The grand dame of state parks looks better than ever.          

By Rob McCorkle

Ravaged by the march of time, decades of public use and frequent flooding, old Mother Neff State Park, now almost 80, was in dire need of a major facelift. Park planners, resource specialists and architects stepped up to provide a $6.5 million makeover to ensure that this historic park can continue serving as a recreational oasis for generations to come.

Earlier this year, state and local officials gathered for a grand reopening ceremony at the park’s new headquarters, constructed of cut limestone and designed to complement the architectural style employed in the 1930s by the skilled craftsmen of Company 817 of the Civilian Conservation Corps. Opened to the public in 1937, Mother Neff State Park is one of only a select number of Texas state parks listed on the National Register of Historic Places.

mother neff

The handsome new headquarters is located at the northern upland reaches of the park, far away from the oft-inundated Leon River bottomlands portion of the park. Visitors now access the park, southwest of Waco, through a new Texas Highway 236 entrance.
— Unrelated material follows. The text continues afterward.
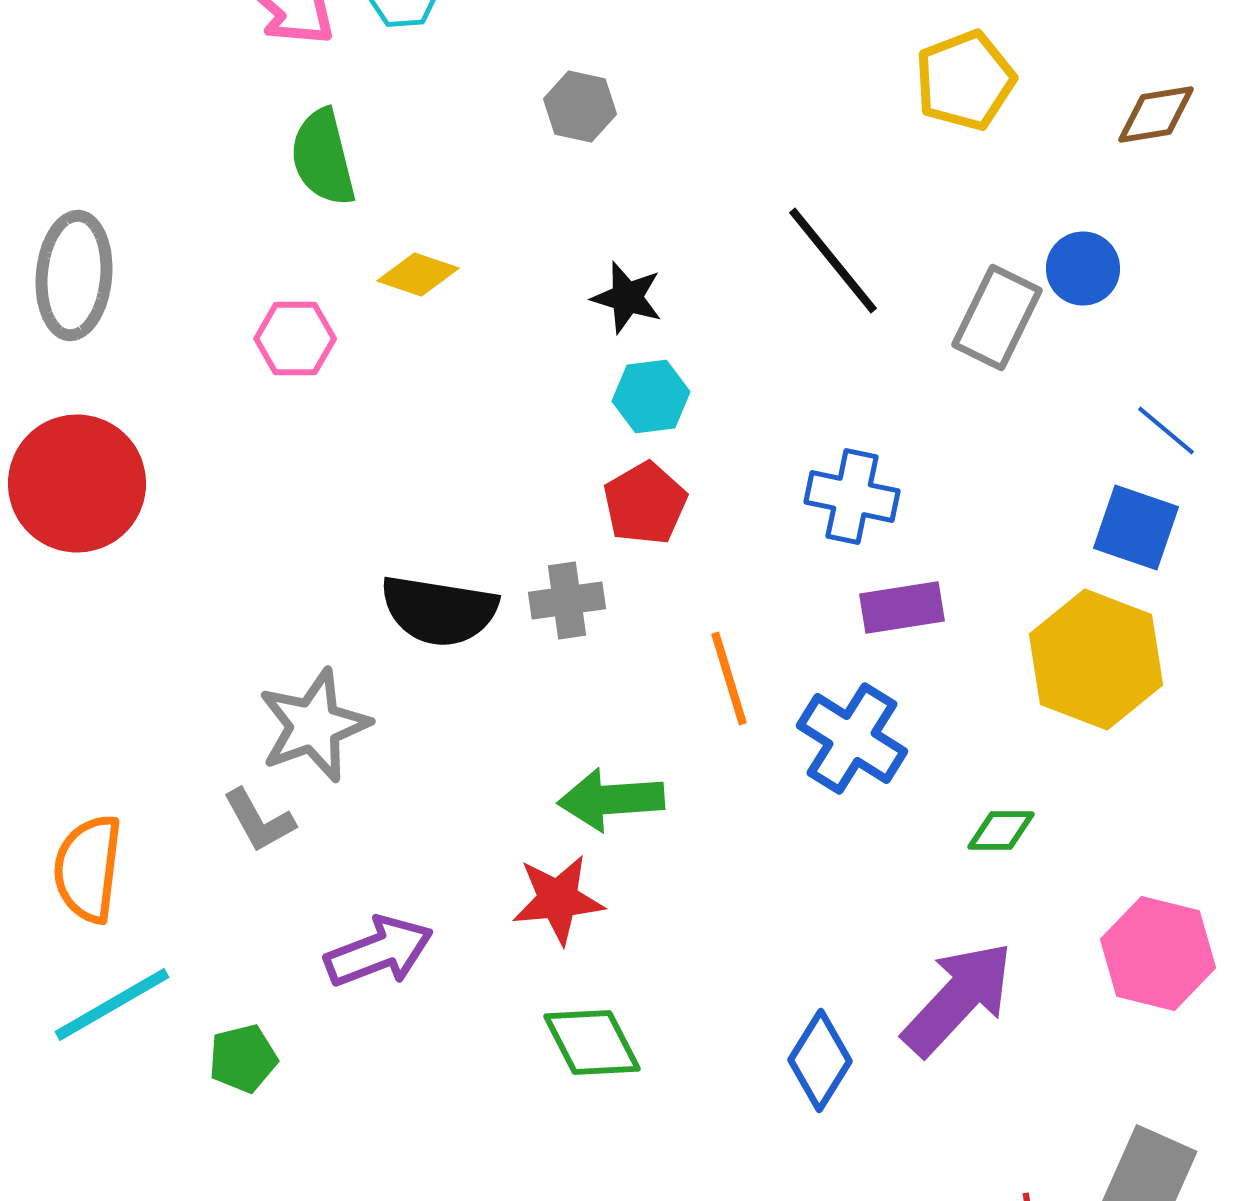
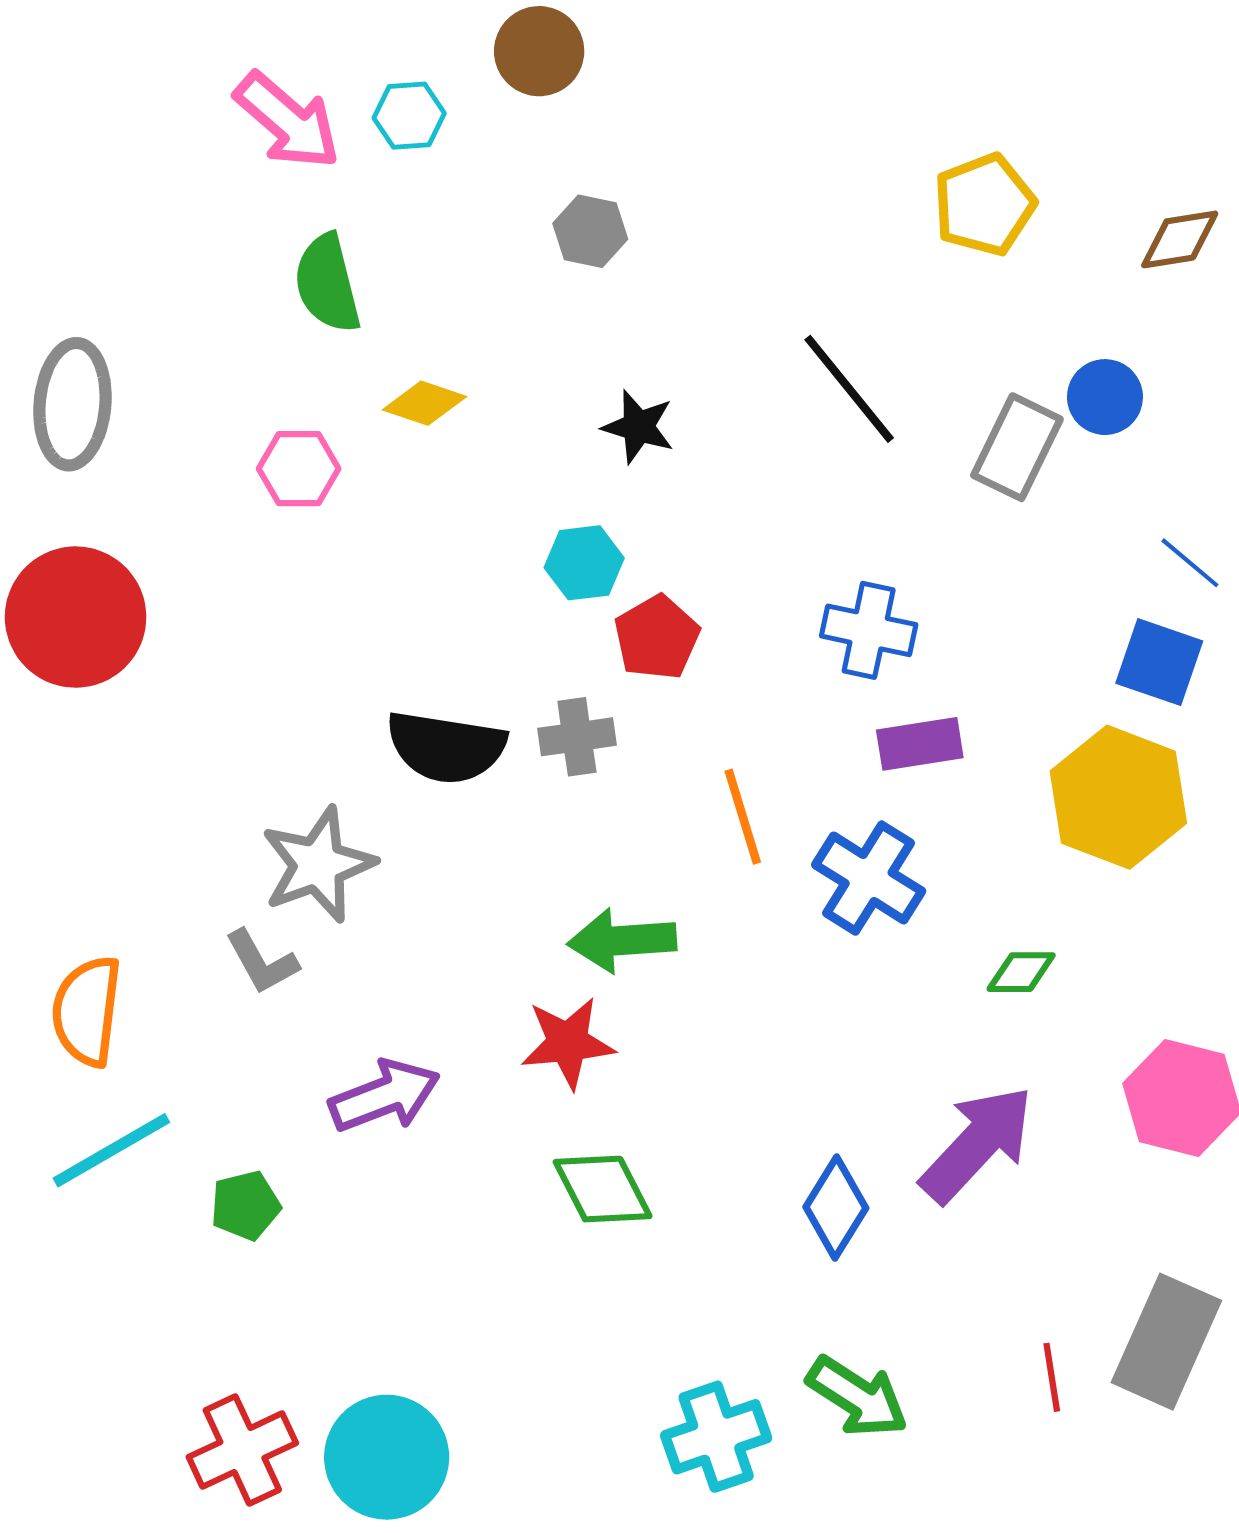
cyan hexagon: (651, 396) -> (584, 563), moved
Mother Neff State Park, where Central Texans have gathered for decades to enjoy the outdoors, has been subject to repeated flooding that has affected park operations and closed the park to day users and campers for extended periods. One particularly severe event in 1991 flooded the park with 23 feet of water, inundating the park’s bottomland where the historic CCC-built rock tabernacle, group recreation hall and old park headquarters are located and closing the park for six months. Subsequent major flooding occurred in 1993, 1998, 2002, 2005 and 2007.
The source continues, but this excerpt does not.